Racing to Save Mexico City's Floating Gardens Frederic Saliba - Worldcrunch | |
go to original June 13, 2015 |
Farmer working in a chinampa, in Xochimilco (ARCA)
Pelicans glide in arrow formation over the lake at Xochimilco, south of Mexico City, as two elegant herons stand in the water and stare at a boatload of tourists. Extending across 7,500 hectares of canals and gardens, this bucolic landscape displays a range of greens almost unimaginable, all in sharp contrast to the smog and frenzy of the Mexican capital right next door.
The lake is the setting of chinampas, the floating vegetable gardens developed here more than 500 years ago. They are one of the last remaining features of the ancient Aztec capital of Mexico-Tenochtitlán, conquered by Spaniards in 1521.

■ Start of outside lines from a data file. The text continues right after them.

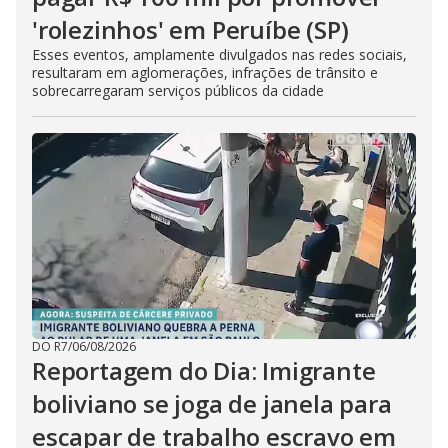
'rolezinhos' em Peruíbe (SP)
Esses eventos, amplamente divulgados nas redes sociais,
resultaram em aglomerações, infrações de trânsito e
sobrecarregaram serviços públicos da cidade
DO R7
/
06/08/2026
Reportagem do Dia: Imigrante
boliviano se joga de janela para
escapar de trabalho escravo em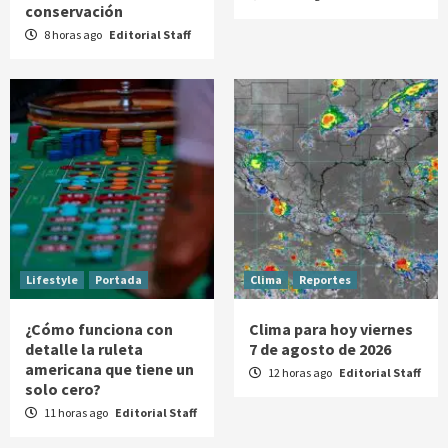
conservación
8 horas ago
Editorial Staff
Lifestyle
Portada
Clima
Reportes
¿Cómo funciona con
Clima para hoy viernes
detalle la ruleta
7 de agosto de 2026
americana que tiene un
12 horas ago
Editorial Staff
solo cero?
11 horas ago
Editorial Staff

Five centuries on, this network of waterways and artificial islands, a UNESCO World Heritage Site, is threatened by the city's disorderly expansion and over-exploitation of its water resources. The government of Mexico City has an action plan, financed by France, to save this enormous district of the capital that is also the home of ancestral farming traditions and exceptional biodiversity.
"There is no time to lose," says resident Claudia Zenteno, pointing with clear frustration at plastic bottles, bags and cans floating in the dark, stagnant water outside her house.
Zenteno, a 50-year-old former accountant turned environmentalist, lives by the lake, in a part removed from the piers and boat tours where the water is regularly cleaned for the 1.2 million tourists who visit every year. "We used to have a wonderful view when we arrived here in 1995," she says. "It's a shantytown today."
A signpost nearby states that this is a "protected natural area where building is forbidden." Yet dozens of shacks have mushroomed here, and their sewage goes straight into the lake.